REQUIRED ACTION
Any picture in the range stays out of the copy; retype exactly the lines from the one with "Allianz bieten wir" to the end of the listing.

GIVEN RECORDS

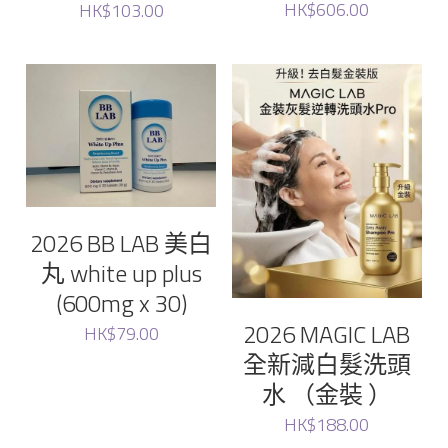
HK$606.00
HK$103.00
Unove
Sungboon
Raimethx
Foodology
2026 BB LAB 美白
Ronas
丸 white up plus
(600mg x 30)
WHOO后
2026 MAGIC LAB
HK$79.00
全新減白髮洗頭
Lefilleo
水 （金裝 ）
CHOSUNGAH MEGA FIT
HK$188.00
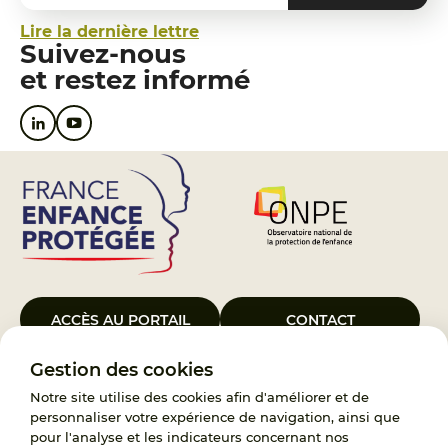
Lire la dernière lettre
Suivez-nous
et restez informé
ACCÈS AU PORTAIL
CONTACT
Gestion des cookies
Le Groupement d’Intérêt Public France Enfance Protégée, créé le 5
janvier 2023, a pour objet d’assurer les missions de service public du
Notre site utilise des cookies afin d'améliorer et de
119, d’accompagnement des adoptants et de traitement des
personnaliser votre expérience de navigation, ainsi que
demandes d’accès aux origines personnelles. France Enfance
pour l'analyse et les indicateurs concernant nos
Protégée est également un observatoire et une ressource pour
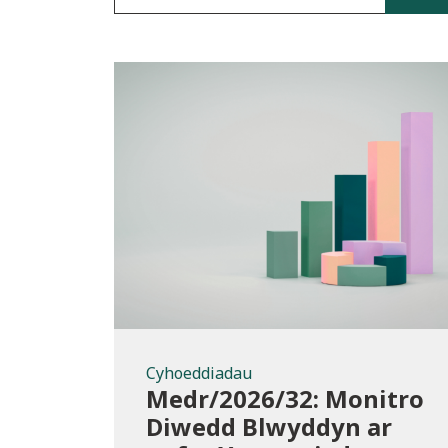
Cyhoeddiadau
Cyhoeddiadau
Medr/2026/32: Monitro
Diwedd Blwyddyn ar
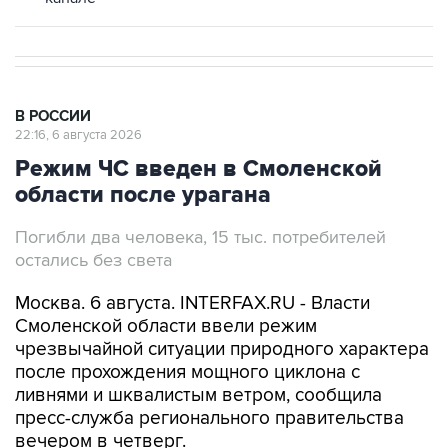
В РОССИИ
22:16, 6 августа 2026
Режим ЧС введен в Смоленской
области после урагана
Погибли два человека, 15 тыс. потребителей
остались без света
Москва. 6 августа. INTERFAX.RU - Власти
Смоленской области ввели режим
чрезвычайной ситуации природного характера
после прохождения мощного циклона с
ливнями и шквалистым ветром, сообщила
пресс-служба регионального правительства
вечером в четверг.
Мощный циклон с ливнями и шквалистым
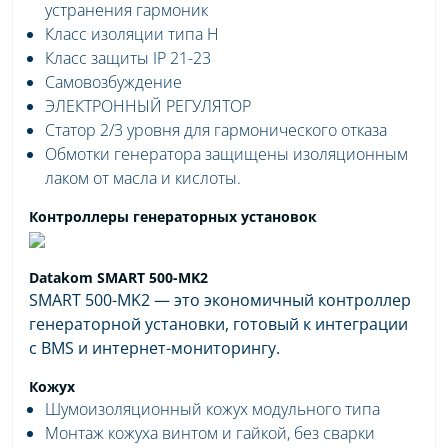
устранения гармоник
Класс изоляции типа H
Класс защиты IP 21-23
Самовозбуждение
ЭЛЕКТРОННЫЙ РЕГУЛЯТОР
Статор 2/3 уровня для гармонического отказа
Обмотки генератора защищены изоляционным
лаком от масла и кислоты.
Контроллеры генераторных установок
Datakom SMART 500-MK2
SMART 500-MK2 — это экономичный контроллер
генераторной установки, готовый к интеграции
с BMS и интернет-мониторингу.
Кожух
Шумоизоляционный кожух модульного типа
Монтаж кожуха винтом и гайкой, без сварки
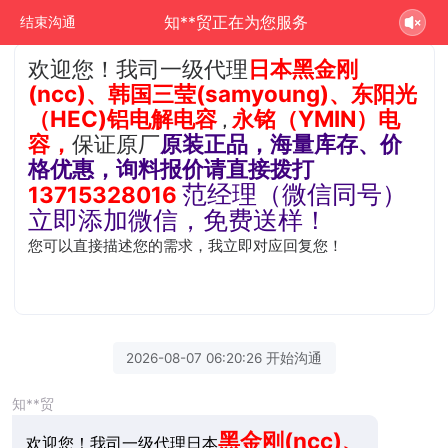
知**贸正在为您服务
结束沟通
欢迎您！我司一级代理
日本黑金刚
(ncc)、韩国三莹(samyoung)、
东阳光
（HEC)铝电解电容
永铭（YMIN）电
，
容，
保证原厂
原装正品，海量库存、价
格优惠
，询料报价请直接拨打
范经理（微信同号）
13715328016
立即添加微信，免费送样！
您可以直接描述您的需求，我立即对应回复您！
2026-08-07 06:20:26 开始沟通
知**贸
黑金刚(ncc)、
欢迎您！我司一级代理日本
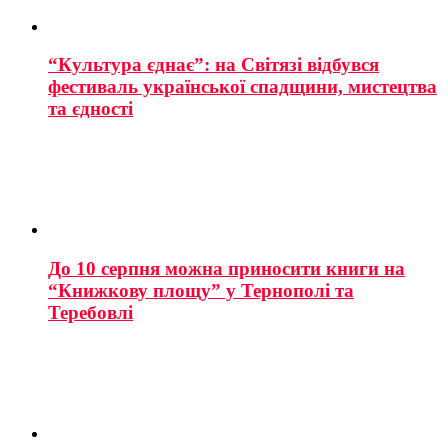
“Культура єднає”: на Світязі відбувся
фестиваль української спадщини, мистецтва
та єдності
До 10 серпня можна приносити книги на
“Книжкову площу” у Тернополі та
Теребовлі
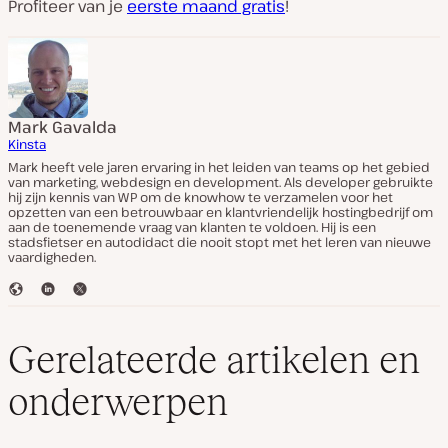
Profiteer van je
eerste maand gratis
!
Mark Gavalda
Kinsta
Mark heeft vele jaren ervaring in het leiden van teams op het gebied
van marketing, webdesign en development. Als developer gebruikte
hij zijn kennis van WP om de knowhow te verzamelen voor het
opzetten van een betrouwbaar en klantvriendelijk hostingbedrijf om
aan de toenemende vraag van klanten te voldoen. Hij is een
stadsfietser en autodidact die nooit stopt met het leren van nieuwe
vaardigheden.
W
L
T
e
i
w
b
n
i
s
k
t
Gerelateerde artikelen en
i
e
t
t
d
e
onderwerpen
e
I
r
n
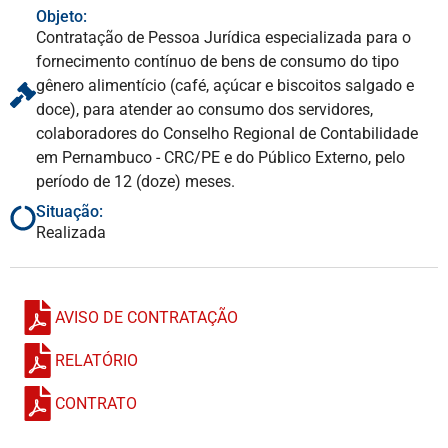
Objeto:
Contratação de Pessoa Jurídica especializada para o
fornecimento contínuo de bens de consumo do tipo
gênero alimentício (café, açúcar e biscoitos salgado e
doce), para atender ao consumo dos servidores,
colaboradores do Conselho Regional de Contabilidade
em Pernambuco - CRC/PE e do Público Externo, pelo
período de 12 (doze) meses.
Situação:
Realizada
AVISO DE CONTRATAÇÃO
RELATÓRIO
CONTRATO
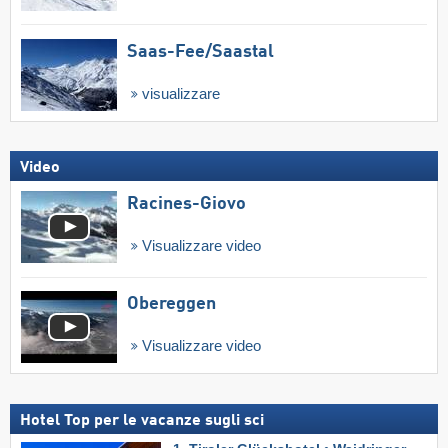
Saas-Fee/​Saastal
visualizzare
Video
Racines-Giovo
Visualizzare video
Obereggen
Visualizzare video
Hotel Top per le vacanze sugli sci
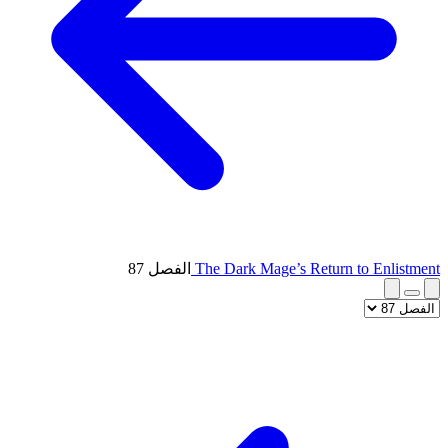
The Dark Mage’s Return to Enlistment
الفصل 87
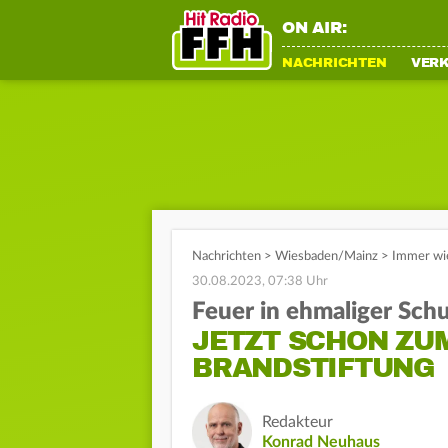
ON AIR:
NACHRICHTEN
VER
Nachrichten
>
Wiesbaden/Mainz
>
Immer wi
30.08.2023, 07:38 Uhr
Feuer in ehmaliger Schu
JETZT SCHON ZU
BRANDSTIFTUNG
Redakteur
Konrad Neuhaus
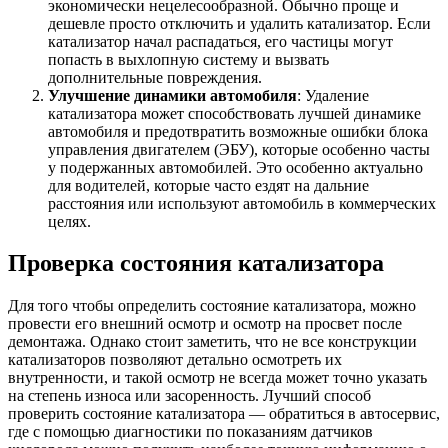
экономически нецелесообразной. Обычно проще и
дешевле просто отключить и удалить катализатор. Если
катализатор начал распадаться, его частицы могут
попасть в выхлопную систему и вызвать
дополнительные повреждения.
Улучшение динамики автомобиля
: Удаление
катализатора может способствовать лучшей динамике
автомобиля и предотвратить возможные ошибки блока
управления двигателем (ЭБУ), которые особенно часты
у подержанных автомобилей. Это особенно актуально
для водителей, которые часто ездят на дальние
расстояния или используют автомобиль в коммерческих
целях.
Проверка состояния катализатора
Для того чтобы определить состояние катализатора, можно
провести его внешний осмотр и осмотр на просвет после
демонтажа. Однако стоит заметить, что не все конструкции
катализаторов позволяют детально осмотреть их
внутренности, и такой осмотр не всегда может точно указать
на степень износа или засоренность. Лучший способ
проверить состояние катализатора — обратиться в автосервис,
где с помощью диагностики по показаниям датчиков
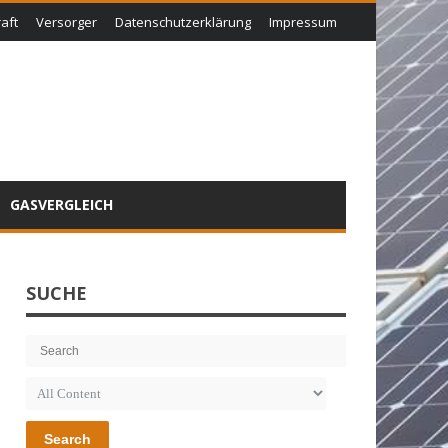
aft
Versorger
Datenschutzerklärung
Impressum
GASVERGLEICH
SUCHE
Search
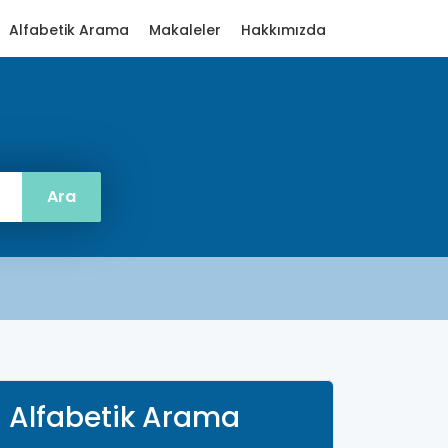
Alfabetik Arama
Makaleler
Hakkımızda
Alfabetik Arama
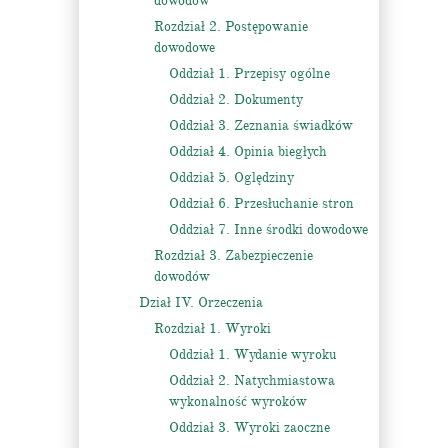
dowodów
Rozdział 2. Postępowanie
dowodowe
Oddział 1. Przepisy ogólne
Oddział 2. Dokumenty
Oddział 3. Zeznania świadków
Oddział 4. Opinia biegłych
Oddział 5. Oględziny
Oddział 6. Przesłuchanie stron
Oddział 7. Inne środki dowodowe
Rozdział 3. Zabezpieczenie
dowodów
Dział IV. Orzeczenia
Rozdział 1. Wyroki
Oddział 1. Wydanie wyroku
Oddział 2. Natychmiastowa
wykonalność wyroków
Oddział 3. Wyroki zaoczne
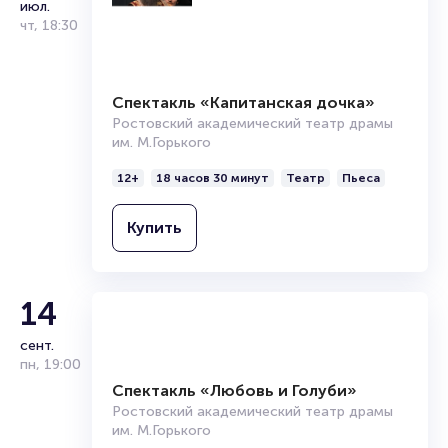
июл.
Подробнее о том, как вернуть, сдать или продать билет
чт
,
18:30
читайте в разделах:
Продать билет
Брокерам
Спектакль «Капитанская дочка»
Организаторам
Ростовский академический театр драмы
им. М.Горького
12+
18 часов 30 минут
Театр
Пьеса
Купить
14
сент.
пн
,
19:00
Спектакль «Любовь и Голуби»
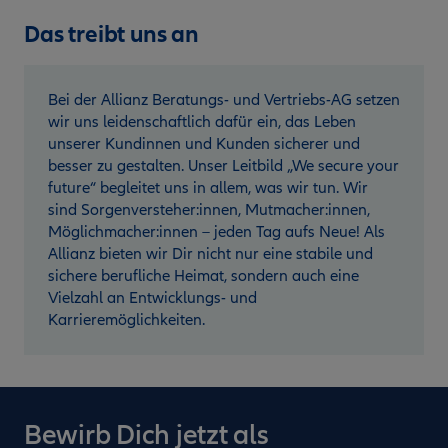
Das treibt uns an
Bei der Allianz Beratungs- und Vertriebs-AG setzen
wir uns leidenschaftlich dafür ein, das Leben
unserer Kundinnen und Kunden sicherer und
besser zu gestalten. Unser Leitbild „We secure your
future“ begleitet uns in allem, was wir tun. Wir
sind Sorgenversteher:innen, Mutmacher:innen,
Möglichmacher:innen – jeden Tag aufs Neue! Als
Allianz bieten wir Dir nicht nur eine stabile und
sichere berufliche Heimat, sondern auch eine
Vielzahl an Entwicklungs- und
Karrieremöglichkeiten.
Bewirb Dich jetzt als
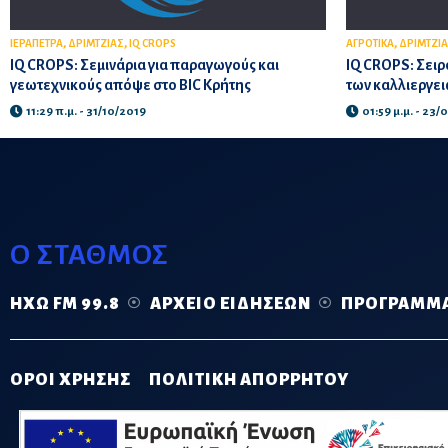
,
,
,
ΙΕΡΑΠΕΤΡΑ
ΔΡΙΜΤΖΙΑΣ
IQ CROPS
ΑΓΡΟΤΙΚΑ
ΔΡΙΜΤΖΙ
IQ CROPS: Σεμινάρια για παραγωγούς και
IQ CROPS: Σειρ
γεωτεχνικούς απόψε στο BIC Κρήτης
των καλλιεργε
11:29 π.μ. - 31/10/2019
01:59 μ.μ. - 23/
Ο ΣΤΑΘΜΟΣ
ΗΧΏ FM 99.8
ΑΡΧΕΊΟ ΕΙΔΉΣΕΩΝ
ΠΡΌΓΡΑΜΜ
ΟΡΟΙ ΧΡΗΣΗΣ
ΠΟΛΙΤΙΚΗ ΑΠΟΡΡΗΤΟΥ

ANSWER FOR THIS EXERCISE
Allianz bieten wir Dir nicht nur eine stabile und
sichere berufliche Heimat, sondern auch eine
Vielzahl an Entwicklungs- und
Karrieremöglichkeiten.
Bewirb Dich jetzt als
,
,
,
ΙΕΡΑΠΕΤΡΑ
ΔΡΙΜΤΖΙΑΣ
IQ CROPS
ΑΓΡΟΤΙΚΑ
ΔΡΙΜΤΖΙ
IQ CROPS: Σεμινάρια για παραγωγούς και
IQ CROPS: Σειρ
γεωτεχνικούς απόψε στο BIC Κρήτης
των καλλιεργε
11:29 π.μ. - 31/10/2019
01:59 μ.μ. - 23/
Ο ΣΤΑΘΜΟΣ
ΗΧΏ FM 99.8
ΑΡΧΕΊΟ ΕΙΔΉΣΕΩΝ
ΠΡΌΓΡΑΜΜ
ΟΡΟΙ ΧΡΗΣΗΣ
ΠΟΛΙΤΙΚΗ ΑΠΟΡΡΗΤΟΥ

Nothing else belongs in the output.